Plasmon enhanced fluorescence from meticulously positioned gold nanoparticles, deposited by ultra sonic spray coating on organic light emitting diodes

Enhancement of the spontaneous emission of fluorophores aided by plasmonic nanoparticles (PNPs) prompts the growth of plasmonic organic light emitting diodes (OLEDs). Together with the spatial dependence of the fluorophore and PNPs on enhanced fluorescence, the surface coverage of the PNPs controls the charge transport in OLEDs. Hence, here, the spatial and surface coverage reliance of plasmonic gold nanoparticles is controlled by a roll-to-roll compatible ultrasonic spray coating technique. A 2-fold enhancement in the multi photon fluorescence is seen by two-photon fluorescence microscopy for a polystyrene sulfonate (PSS) stabilized gold nanoparticle located 10 nm away from the super yellow fluorophore.

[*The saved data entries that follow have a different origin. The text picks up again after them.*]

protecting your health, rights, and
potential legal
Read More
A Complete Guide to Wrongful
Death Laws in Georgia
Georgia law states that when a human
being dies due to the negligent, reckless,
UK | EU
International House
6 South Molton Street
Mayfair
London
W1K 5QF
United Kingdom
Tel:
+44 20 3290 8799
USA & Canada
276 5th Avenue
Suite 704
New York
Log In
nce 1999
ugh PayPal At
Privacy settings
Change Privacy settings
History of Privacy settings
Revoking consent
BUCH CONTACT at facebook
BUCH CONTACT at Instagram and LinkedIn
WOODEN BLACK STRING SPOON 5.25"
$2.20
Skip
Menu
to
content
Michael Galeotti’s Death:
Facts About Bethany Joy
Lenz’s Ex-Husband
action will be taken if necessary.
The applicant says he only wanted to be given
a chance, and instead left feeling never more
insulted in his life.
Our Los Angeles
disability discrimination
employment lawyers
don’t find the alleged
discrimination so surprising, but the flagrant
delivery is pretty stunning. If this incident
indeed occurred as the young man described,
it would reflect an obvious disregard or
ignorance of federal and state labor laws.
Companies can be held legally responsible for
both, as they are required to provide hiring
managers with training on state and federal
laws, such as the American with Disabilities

Fluorescence enhancement combined with similar to 2% surface coverage of PNPs, provides a 33%, 20% and similar to 40% increase in the electroluminescence, luminous efficacy and external quantum efficiency, respectively.

Automated summary

The spatial and surface coverage dependence of plasmonic gold nanoparticles is controlled by a roll-to-roll compatible ultrasonic spray coating technique, resulting in enhanced fluorescence and charge transport in organic light emitting diodes. Two-photon fluorescence microscopy shows a 2-fold enhancement in multi-photon fluorescence for gold nanoparticles stabilized by polystyrene sulfonate (PSS) located 10 nm away from the super yellow fluorophore. Fluorescence enhancement, combined with approximately 2% surface coverage of PNPs, leads to a 33%, 20%, and approximately 40% increase in electroluminescence, luminous efficacy, and external quantum efficiency, respectively.